● Data in this exercise:

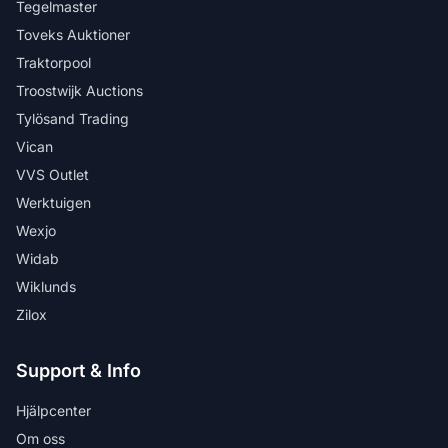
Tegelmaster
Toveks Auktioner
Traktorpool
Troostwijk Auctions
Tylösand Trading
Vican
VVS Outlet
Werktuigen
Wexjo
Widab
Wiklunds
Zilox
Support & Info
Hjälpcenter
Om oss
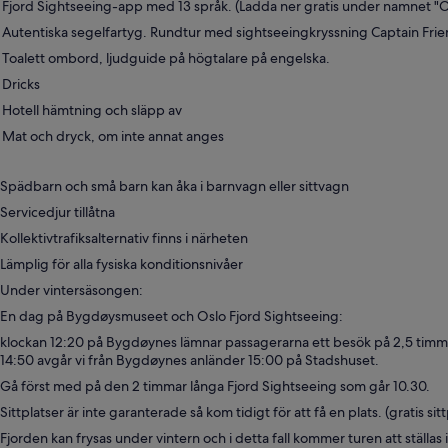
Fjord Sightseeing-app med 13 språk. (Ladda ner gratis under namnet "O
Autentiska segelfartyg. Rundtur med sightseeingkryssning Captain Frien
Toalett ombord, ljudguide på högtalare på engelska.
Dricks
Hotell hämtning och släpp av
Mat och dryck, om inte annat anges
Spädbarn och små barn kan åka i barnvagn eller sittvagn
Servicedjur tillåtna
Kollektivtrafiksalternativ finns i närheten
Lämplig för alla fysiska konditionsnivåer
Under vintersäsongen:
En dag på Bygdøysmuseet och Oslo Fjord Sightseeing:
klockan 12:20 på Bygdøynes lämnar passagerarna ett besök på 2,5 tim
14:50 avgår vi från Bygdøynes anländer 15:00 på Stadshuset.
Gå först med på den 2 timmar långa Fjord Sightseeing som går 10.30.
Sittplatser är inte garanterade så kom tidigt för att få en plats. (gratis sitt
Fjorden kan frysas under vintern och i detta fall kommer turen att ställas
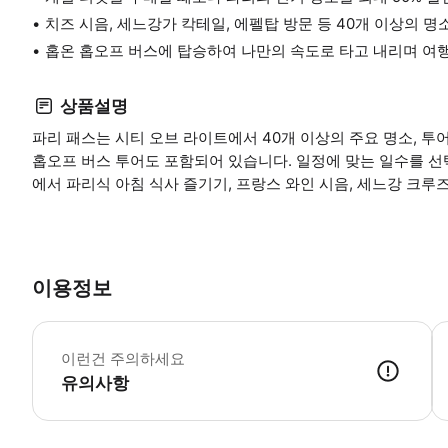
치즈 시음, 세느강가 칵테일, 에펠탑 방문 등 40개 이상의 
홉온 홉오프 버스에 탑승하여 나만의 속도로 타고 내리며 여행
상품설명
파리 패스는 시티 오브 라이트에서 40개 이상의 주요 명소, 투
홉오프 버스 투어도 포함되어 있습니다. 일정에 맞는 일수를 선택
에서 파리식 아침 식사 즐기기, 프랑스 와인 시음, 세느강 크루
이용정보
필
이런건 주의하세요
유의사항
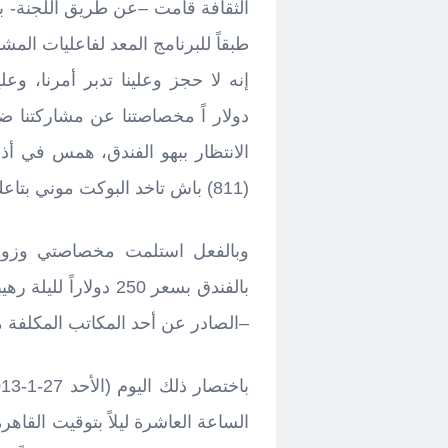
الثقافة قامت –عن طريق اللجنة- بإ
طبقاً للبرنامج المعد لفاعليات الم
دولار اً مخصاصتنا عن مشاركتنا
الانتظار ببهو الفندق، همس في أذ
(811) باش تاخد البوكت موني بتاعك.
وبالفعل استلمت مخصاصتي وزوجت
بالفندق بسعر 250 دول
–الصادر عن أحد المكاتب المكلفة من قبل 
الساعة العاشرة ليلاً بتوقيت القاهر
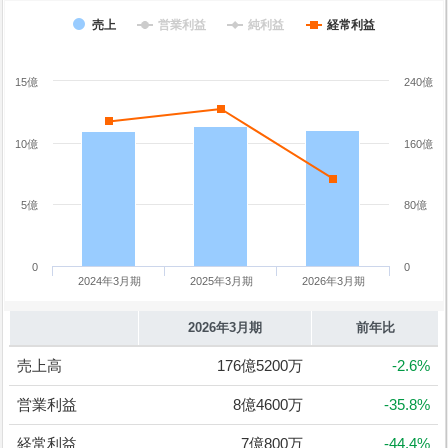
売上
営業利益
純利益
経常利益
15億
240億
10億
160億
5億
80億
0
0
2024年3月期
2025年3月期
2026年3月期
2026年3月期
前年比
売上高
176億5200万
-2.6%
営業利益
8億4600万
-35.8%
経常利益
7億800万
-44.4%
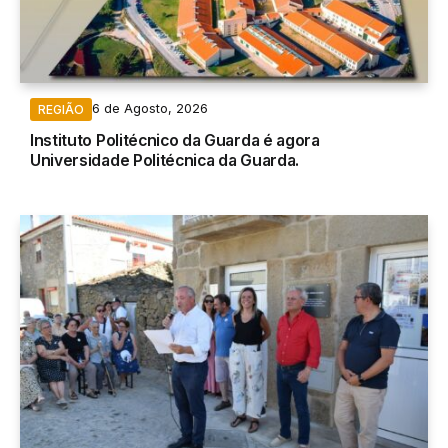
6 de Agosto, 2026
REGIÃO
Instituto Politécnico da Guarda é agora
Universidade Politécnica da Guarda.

● Problem description: Return the whole listing exactly, minus its pictures.

● Finished task:
Tegelmaster
Toveks Auktioner
Traktorpool
Troostwijk Auctions
Tylösand Trading
Vican
VVS Outlet
Werktuigen
Wexjo
Widab
Wiklunds
Zilox
Support & Info
Hjälpcenter
Om oss
Fjord Sightseeing-app med 13 språk. (Ladda ner gratis under namnet "O
Autentiska segelfartyg. Rundtur med sightseeingkryssning Captain Frien
Toalett ombord, ljudguide på högtalare på engelska.
Dricks
Hotell hämtning och släpp av
Mat och dryck, om inte annat anges
Spädbarn och små barn kan åka i barnvagn eller sittvagn
Servicedjur tillåtna
Kollektivtrafiksalternativ finns i närheten
Lämplig för alla fysiska konditionsnivåer
Under vintersäsongen:
En dag på Bygdøysmuseet och Oslo Fjord Sightseeing:
klockan 12:20 på Bygdøynes lämnar passagerarna ett besök på 2,5 tim
14:50 avgår vi från Bygdøynes anländer 15:00 på Stadshuset.
Gå först med på den 2 timmar långa Fjord Sightseeing som går 10.30.
Sittplatser är inte garanterade så kom tidigt för att få en plats. (gratis sitt
Fjorden kan frysas under vintern och i detta fall kommer turen att ställas
치즈 시음, 세느강가 칵테일, 에펠탑 방문 등 40개 이상의 
홉온 홉오프 버스에 탑승하여 나만의 속도로 타고 내리며 여행
상품설명
파리 패스는 시티 오브 라이트에서 40개 이상의 주요 명소, 투
홉오프 버스 투어도 포함되어 있습니다. 일정에 맞는 일수를 선택
에서 파리식 아침 식사 즐기기, 프랑스 와인 시음, 세느강 크루
이용정보
필
이런건 주의하세요
유의사항
الثقافة قامت –عن طريق اللجنة- بإ
طبقاً للبرنامج المعد لفاعليات الم
دولار اً مخصاصتنا عن مشاركتنا
الانتظار ببهو الفندق، همس في أذ
(811) باش تاخد البوكت موني بتاعك.
وبالفعل استلمت مخصاصتي وزوجت
بالفندق بسعر 250 دول
–الصادر عن أحد المكاتب المكلفة من قبل 
الساعة العاشرة ليلاً بتوقيت القاهر
売上
営業利益
純利益
経常利益
15億
240億
10億
160億
5億
80億
0
0
2024年3月期
2025年3月期
2026年3月期
2026年3月期
前年比
売上高
176億5200万
-2.6%
営業利益
8億4600万
-35.8%
経常利益
7億800万
-44.4%
6 de Agosto, 2026
REGIÃO
Instituto Politécnico da Guarda é agora
Universidade Politécnica da Guarda.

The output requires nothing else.